Schweiz: Gesamtnotfallübung 2022 zur Bewältigung eines fiktiven Unfalls im Kernkraftwerk Leibstadt erfolgreich abgeschlossen

Vom 27. bis 29. September haben zahlreiche Organisationen des Bevölkerungsschutzes in der Gesamtnotfallübung 2022 die Bewältigung eines Unfalls im Kernkraftwerk Leibstadt geübt. Ein Fokus der Übung lag auf der Zusammenarbeit zwischen den beteiligten Stellen. Das erste Übungsfazit ist positiv.

29. Sep. 2022
Armeetransport von Material
Die Betreiber der Schweizer Kernkraftwerke haben im aargauischen Reitnau ein zentrales Lager mit Notfallmaterial eingerichtet – in einem ehemaligen Munitionsdepot der Schweizer Armee. Am Dienstag, 27. September 2022, wurde auch der Transport von Notfallmaterial wie Generatoren und Pumpen per Helikopter und Lastwagen der Armee zwischen dem Kernkraftwerk Leibstadt und dem Lager in Reitnau geübt.
Quelle: Bundesamt für Bevölkerungsschutz

Das Bundesamt für Bevölkerungsschutz (Babs) führt in der Regel alle zwei Jahre abwechselnd mit einem der drei Schweizer Kernkraftwerke eine Gesamtnotfallübung durch. Diese dient der Überprüfung des Notfallschutzes der Kernkraftwerke. In der Übung, die vom 27. bis 29. September 2022 stattfand, trainierten gemäss Babs die für den Notfallschutz zuständigen Organisationen gemeinsam ihre Zusammenarbeit bei einem simulierten, schweren Unfall im Kernkraftwerk Leibstadt.

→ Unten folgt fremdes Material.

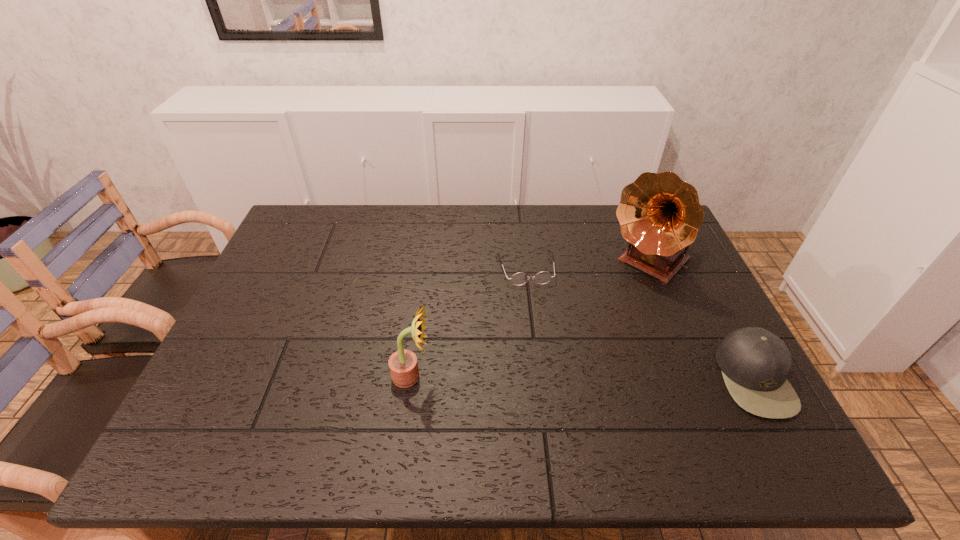 I want to click on free space located on the horn of the phonograph_record, so click(569, 345).

Find the location of a particular element. The image size is (960, 540). vacant space positioned 0.370m on the horn of the phonograph_record is located at coordinates (551, 363).

I want to click on vacant space located 0.300m on the horn of the phonograph_record, so click(567, 347).

Where is `free region located through the lenses of the spectacles`? This screenshot has height=540, width=960. free region located through the lenses of the spectacles is located at coordinates (544, 353).

Locate an element on the screen. free space located 0.240m through the lenses of the spectacles is located at coordinates (544, 353).

Find the location of `blank area located through the lenses of the spectacles`. blank area located through the lenses of the spectacles is located at coordinates (556, 402).

The width and height of the screenshot is (960, 540). I want to click on object at the far edge, so click(x=660, y=215).

I want to click on sunflower that is positioned at the near edge, so click(403, 365).

This screenshot has width=960, height=540. What are the coordinates of `cap that is at the near edge` in the screenshot? It's located at (754, 362).

This screenshot has width=960, height=540. What are the coordinates of `cap situated at the right edge` in the screenshot? It's located at (754, 362). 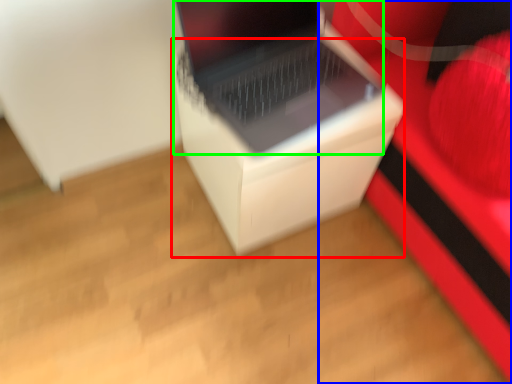 Question: Based on their relative distances, which object is nearer to cardboard box (highlighted by a red box)? Choose from furniture (highlighted by a blue box) and laptop (highlighted by a green box).

Choices:
 (A) furniture
 (B) laptop

Answer: (B) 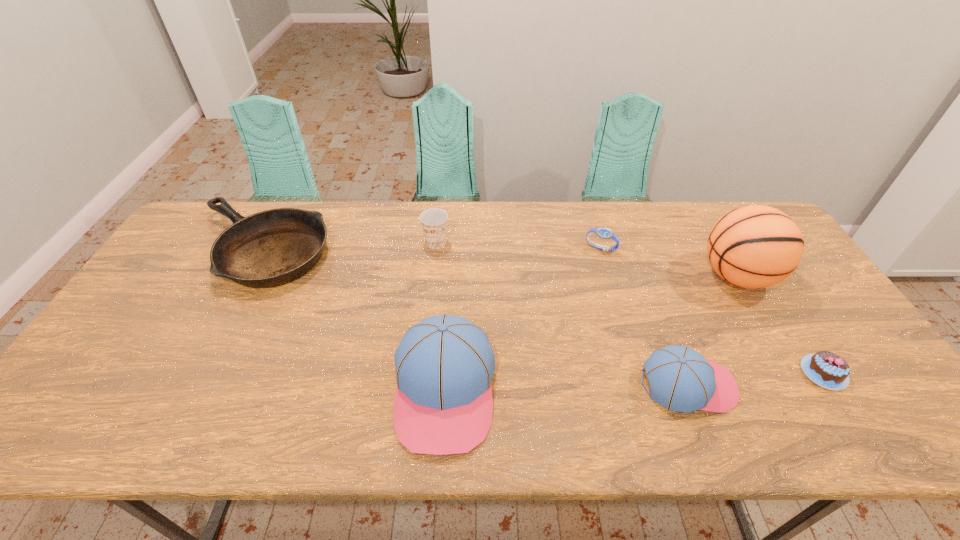 Identify the location of chocolate cake that is positioned at the right edge. (828, 370).

At what (x,y) coordinates should I click in order to perform the action: click on object located in the far left corner section of the desktop. Please return your answer as a coordinate pair (x, y). The image size is (960, 540). Looking at the image, I should click on (270, 248).

You are a GUI agent. You are given a task and a screenshot of the screen. Output one action in this format:
    pyautogui.click(x=<x>, y=<y>)
    Task: Click on the object at the near right corner
    
    Given the screenshot: What is the action you would take?
    pyautogui.click(x=828, y=370)

In the image, there is a desktop. At what (x,y) coordinates should I click in order to perform the action: click on free region at the far edge. Please return your answer as a coordinate pair (x, y). The image size is (960, 540). Looking at the image, I should click on (653, 226).

I want to click on vacant space at the right edge, so click(836, 324).

Locate an element on the screen. free space at the far right corner of the desktop is located at coordinates (712, 210).

Locate an element on the screen. blank region between the watch and the left baseball cap is located at coordinates (522, 319).

This screenshot has height=540, width=960. In order to click on free space between the shorter baseball cap and the Dixie cup in this screenshot , I will do `click(562, 314)`.

Where is `vacant area between the shorter baseball cap and the taller baseball cap`? This screenshot has width=960, height=540. vacant area between the shorter baseball cap and the taller baseball cap is located at coordinates (566, 387).

I want to click on free space that is in between the frying pan and the sixth shortest object, so click(x=353, y=319).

An der Notfallübung beteiligt gewesen seien die Nationale Alarmzentrale (NAZ), der Bundesstab Bevölkerungsschutz, der kantonale Führungsstab Aargau, das Kernkraftwerk Leibstadt und das Eidgenössische Nuklearsicherheitsinspektorat (Ensi) sowie weitere Stellen in der Schweiz und in Deutschland. Zur Übung hätten auch Helikopterflüge in der Nähe des Kernkraftwerks sowie der Einsatz von Messequipen, vor allem im Kanton Aargau gehört.

Übungsprogramm auf verschiedene Formen der Zusammenarbeit ausgelegt
Am ersten Übungstag sei «ein anspruchsvolles, rasch ablaufendes Szenario mit einer simulierten Freisetzung von Radioaktivität aus dem Kernkraftwerk Leibstadt» auf dem Programm gestanden, so das Babs. Die übenden Notfallschutzorganisationen hätten «in enger Zusammenarbeit […] die betroffenen Gebiete und die notwendigen Schutzmassnahmen bestimmen sowie deren Umsetzung koordinieren» müssen.

Laut Babs wurden «erstmals in einer Gesamtnotfallübung […] in Echtzeit fiktive Messwerte generiert, so dass die Notfallschutzorganisationen ihre Ausbreitungsrechnungen mit (simulierten) Messwerten abgleichen und auf Abweichungen reagieren mussten». Die fiktiven Messwerte seien zusammen mit dem deutschen Bundesamt für Strahlenschutz berechnet worden. Im Bereich der Information der Bevölkerung habe es erstmals simulierte Alertswiss-Meldungen gegeben.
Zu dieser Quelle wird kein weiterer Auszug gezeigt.